About

Welcome to my blog.

Lavender Blume is my nom de plume. This pseudonym allows me to express my views freely. I wish I were in a position to speak publicly as myself, but I’m not. Those who do are legends.

I’m a non-partisan Canadian radical feminist. Born and bred in a small, isolated northern town, I moved to Toronto for university and lived there for about 20 years until picking up once again and moving to a another small town in Ontario. I work in regulatory compliance in the financial industry. Proudly approaching spinsterhood in my early 40s, I’m happily single with no children. I have a sweet, adorable cat. I love animals, gardening, hiking, reading, writing, cooking, mystery, and horror.
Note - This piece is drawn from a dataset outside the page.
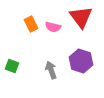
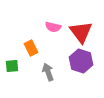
red triangle: moved 15 px down
orange rectangle: moved 24 px down
green square: rotated 24 degrees counterclockwise
gray arrow: moved 3 px left, 2 px down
I’m drawn to radical feminism by its comprehensive, insightful analysis on issues that neither liberal feminism nor the left want to talk about, including the sex trade, male violence, and gender identity.

I’ve become disillusioned by the left’s swift and wholesale acceptance and imposition of ideologies that have no resemblance to materialist or class analysis and a culture that’s hostile to free thought, free speech, women and girls, and LGB people.

More to come…

5 thoughts on “About

  1. I really enjoyed your post critiquing choice feminism and the illusory picture it paints of feminism. -Chelsea, Johns Hopkins University, Political Science major

  2. I’m fascinated by your nom de plume, a name of the feather. With a feather women can write and fly.
    Blume means flower in German. The plant, the colour and the lavender water is called Lavendel
    And there is a famous DaDa-poem with the title An Anna Blume by Kurt Schwitter. https://en.wikipedia.org/wiki/An_Anna_Blume
    Lavender breaks the tropes and the misogyny of the poem. Red, yellow, blue, green is mentioned, but not the lavender menace.
    Anna Blume is compared with an animal, a bird and dripping
    Lavendula is female, a plant is female, a flower is female and Lavendel was female until the 20th century. Today Lavendel is male in German, the grammatical gender.